Spadaro, nel corso della sua trattazione, più volte richiama una considerazione non di poco conto ovvero che «nonostante la sua fama sia legata più alla prosa, Carver nasce e muore poeta» (29) difatti le sue prime pubblicazioni in volume – se si eccettua qualche racconto apparso su rivista – furono Near Klamath(1968) e Winter Insomnia (1970)135. E la concezione che Carver ha della poesia non è qualcosa di elevato e di estraneo dall’uomo. Essa, al contrario, è portatrice di un messaggio reale e, in quanto tale, parla dell’umano e all’umano delle questioni che più lo riguardano e lo coinvolgono. È una poesia di vita e di morte, di quelle che ebbe a definire le «grandi questioni» e di tutto quello che attiene la vita pratica e reale di trovarsi nel mondo. Nel celebre epitaffio sulla sua tomba – scritto da lui stesso – figurano riflessioni sullo stato delle cose, mostra un atteggiamento di perlustrazione, avvinto da una riflessione continua, seria e meditata attorno agli enigmi dell’esistenza che tutti attanagliano: «E hai ottenuto quello che / volevi da questa vita, nonostante tutto? / Sì./E cos’è che volevi? / Potermi dire amato, sentirmi / amato sulla terra». Carver da maledetto e inquieto si scopre a noi lettori profondamente intimo e dolce, nei suoi interrogativi – a cui dà una risposta pacificata e convinta – è contenuto un invito a tutti affinché si rifletta sul senso del nostro andare, perché si concretizzi la direzione che ci si è prefissi ma soprattutto – in quell’imprecisato e nostalgico nonostante tutto – fa intravedere l’esigenza di sviluppo di un atteggiamento resiliente, capace di rimboccarsi le maniche dinanzi alle sventure personali e collettive, per combattere in difesa dei propri sogni e diritti. Secondo Spadaro «Le sue piccole paure sono riflesso della sua estrema fragilità, di una radicale paura della morte che evoca tenerezza e fa comprendere il radicale bisogno di “sentirsi amati sulla terra”» (122).

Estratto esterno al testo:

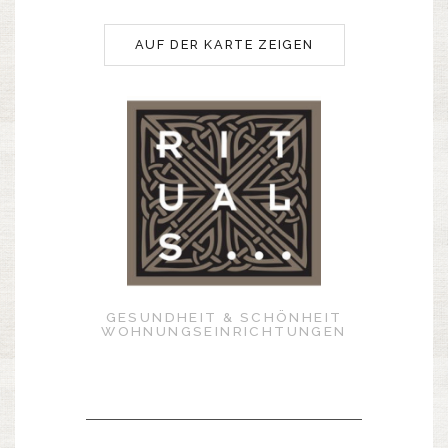
AUF DER KARTE ZEIGEN
GESUNDHEIT & SCHÖNHEIT
WOHNUNGSEINRICHTUNGEN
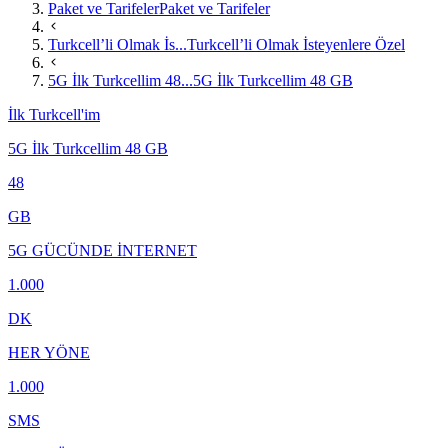
Paket ve Tarifeler
Paket ve Tarifeler
Turkcell’li Olmak İs...
Turkcell’li Olmak İsteyenlere Özel
5G İlk Turkcellim 48...
5G İlk Turkcellim 48 GB
İlk Turkcell'im
5G İlk Turkcellim 48 GB
48
GB
5G GÜCÜNDE İNTERNET
1.000
DK
HER YÖNE
1.000
SMS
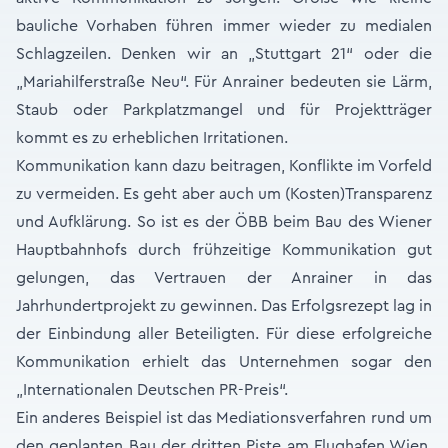
bauliche Vorhaben führen immer wieder zu medialen
Schlagzeilen. Denken wir an „Stuttgart 21“ oder die
„Mariahilferstraße Neu“. Für Anrainer bedeuten sie Lärm,
Staub oder Parkplatzmangel und für Projektträger
kommt es zu erheblichen Irritationen.
Kommunikation kann dazu beitragen, Konflikte im Vorfeld
zu vermeiden. Es geht aber auch um (Kosten)Transparenz
und Aufklärung. So ist es der ÖBB beim Bau des Wiener
Hauptbahnhofs durch frühzeitige Kommunikation gut
gelungen, das Vertrauen der Anrainer in das
Jahrhundertprojekt zu gewinnen. Das Erfolgsrezept lag in
der Einbindung aller Beteiligten. Für diese erfolgreiche
Kommunikation erhielt das Unternehmen sogar den
„Internationalen Deutschen PR-Preis“.
Ein anderes Beispiel ist das Mediationsverfahren rund um
den geplanten Bau der dritten Piste am Flughafen Wien.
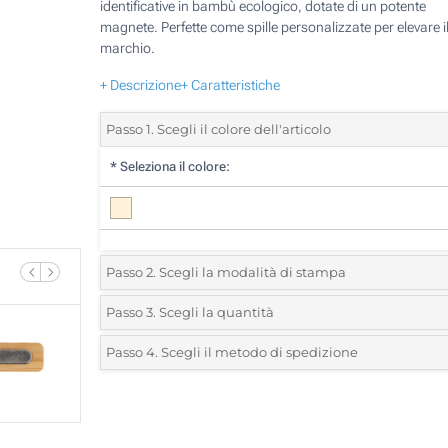
identificative in bambù ecologico, dotate di un potente
magnete. Perfette come spille personalizzate per elevare il
marchio.
+ Descrizione
+ Caratteristiche
Passo 1. Scegli il colore dell'articolo
*
Seleziona il colore:
Passo 2. Scegli la modalità di stampa
*
Seleziona la posizione di stampa e il colore del vostro l
Passo 3. Scegli la quantità
*
Quantità desiderata:
Passo 4. Scegli il metodo di spedizione
Stampa Digitale (Davanti)
Unità
Standard
Prezzo/unità
Incisione Laser (Davanti)
25
Senza stampa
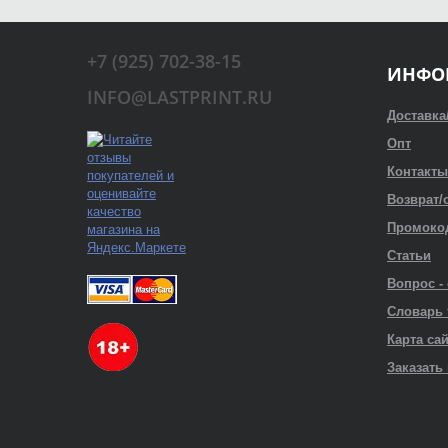
+7 (925) 702-38-15
ИНФО
INFO@LASTPRINT.RU
Доставка
Опт
Контакты
Возврат/
Промоко
Статьи
Вопрос -
Словарь
Карта са
Заказать 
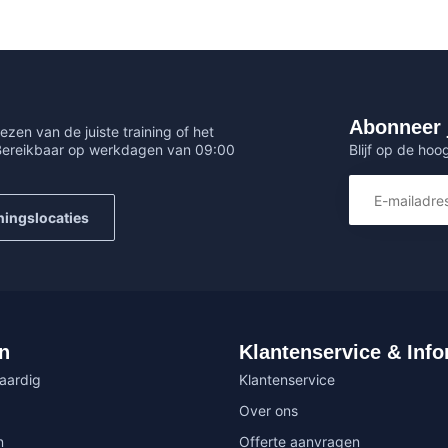
Abonneer 
ezen van de juiste training of het
Blijf op de hoo
 Bereikbaar op werkdagen van 09:00
ningslocaties
n
Klantenservice & Info
vaardig
Klantenservice
Over ons
n
Offerte aanvragen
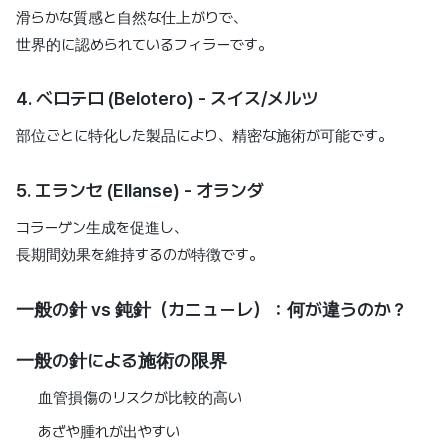
滑らかな質感と自然な仕上がりで、
世界的に認められているフィラーです。
4. ベロテロ (Belotero) - スイス/メルツ
部位ごとに特化した製品により、精密な施術が可能です。
5. エランセ (Ellanse) - オランダ
コラーゲン生成を促進し、
長期間効果を維持するのが特徴です。
一般の針 vs 鈍針（カニューレ）：何が違うのか？
一般の針による施術の限界
血管損傷のリスクが比較的高い
あざや腫れが出やすい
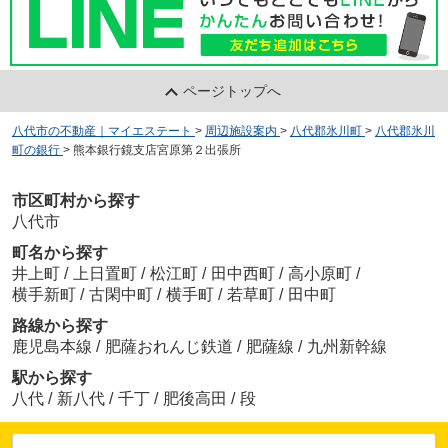
ページトップへ
八代市の不動産｜マイエステート
>
周辺施設案内
>
八代郡氷川町
>
八代郡氷川
町の銀行
>
熊本銀行鏡支店宮原第２出張所
市区町村から探す
八代市
町名から探す
井上町
/
上日置町
/
松江町
/
田中西町
/
高小原町
/
横手新町
/
古閑中町
/
横手町
/
若草町
/
田中町
路線から探す
鹿児島本線
/
肥薩おれんじ鉄道
/
肥薩線
/
九州新幹線
駅から探す
八代
/
新八代
/
千丁
/
肥後高田
/
段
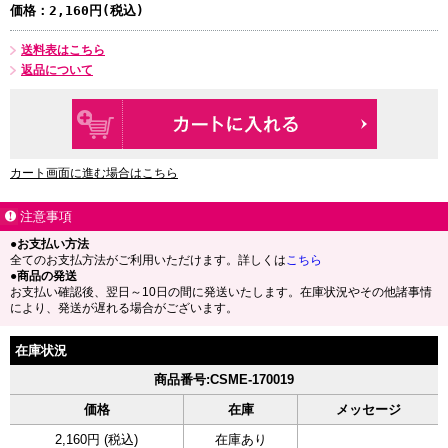
価格：
2,160円(税込)
送料表はこちら
返品について
カート画面に進む場合はこちら
注意事項
●お支払い方法
全てのお支払方法がご利用いただけます。詳しくは
こちら
●商品の発送
お支払い確認後、翌日～10日の間に発送いたします。在庫状況やその他諸事情
により、発送が遅れる場合がございます。
在庫状況
商品番号:CSME-170019
価格
在庫
メッセージ
2,160円 (税込)
在庫あり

Ad arricchire la trattazione saggistica di Spadaro è, in appendice, un ricco repertorio di foto in bianco e nero che testimoniano, con opportuna narrazione a corredo, il suo viaggio Oltreoceano per giungere all’Ocean View Cemetery di Port Angeles, nello stato di Washington, che bacia il Salish Sea che lo divide dalle coste canadesi, to pay a tributesulla tomba dello scrittore americano (viaggio fatto nel 2010).

135 Lui stesso aveva avuto a rivelare: «I miei racconti sono meglio conosciuti, ma, per quello che mi riguarda, io amo la poesia» (97).